=== Work to be completed ===
You are asked to reproduce the listing exactly and to omit its pictures.

=== Dataset entries ===
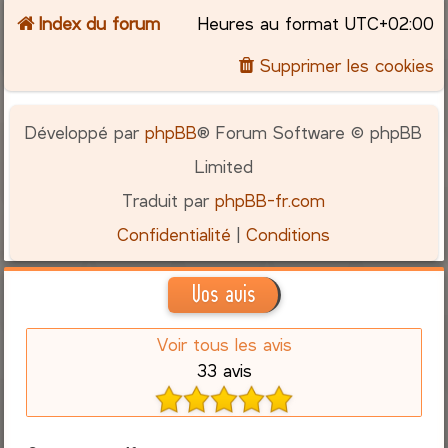
Index du forum
Heures au format
UTC+02:00
Supprimer les cookies
Développé par
phpBB
® Forum Software © phpBB
Limited
Traduit par
phpBB-fr.com
Confidentialité
|
Conditions
Vos avis
Voir tous les avis
33 avis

=== Response box ===
Index du forum
Heures au format
UTC+02:00
Supprimer les cookies
Développé par
phpBB
® Forum Software © phpBB
Limited
Traduit par
phpBB-fr.com
Confidentialité
|
Conditions
Vos avis
Voir tous les avis
33 avis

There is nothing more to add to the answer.